In 1968 the corruption scandals that were about to envelop the Metropolitan Police were still a year away.
Between 1969 and 1972, initially following an exposé in The Sunday Times, scores of detectives would go to jail; hundreds more policemen would be forced to resign.
The Drug Squad detective “Nobby”‘ Pilcher, featured in A Song from Dead Lips, was one of those who would be prosecuted.
In September 1973 Detective Sergeant Norman Clement “Nobby” Pilcher was convicted on a charge of conspiracy to pervert the course of justice after it became clear that he was extorting money from victims he had framed for drug offences.

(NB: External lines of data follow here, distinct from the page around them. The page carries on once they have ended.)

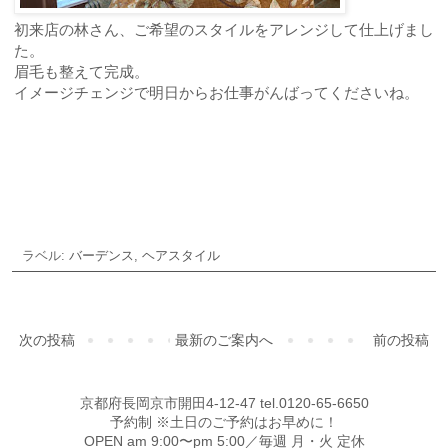
初来店の林さん、ご希望のスタイルをアレンジして仕上げまし
た。
眉毛も整えて完成。
イメージチェンジで明日からお仕事がんばってくださいね。
ご予約・お問合せ
ラベル:
バーデンス
,
ヘアスタイル
次の投稿
最新のご案内へ
前の投稿
京都府長岡京市開田4-12-47 tel.0120-65-6650
予約制 ※土日のご予約はお早めに！
OPEN am 9:00〜pm 5:00／毎週 月・火 定休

In a five year career on the Drug Squad, Pilcher was responsible for arresting Donovan, Mick Jagger, Brian Jones, Keith Richards, George Harrison and John Lennon for drug offences.
Sentencing him, Justice Melford Stevenson said, “You poisoned the wells of criminal justice and you set about it deliberately.”
The “coathanger” operations, featured in A Song From Dead Lips were also commonplace, as well as the widespread practice of “fitting up” suspected criminals in order to either extort protection money for them, or simply convict them of crimes that the police had not otherwise solved.
The Sunday Times investigation as followed by Sir Robert Mark’s deep reforms of the Metropolitan Police and were bitterly resented by many serving officers at that time.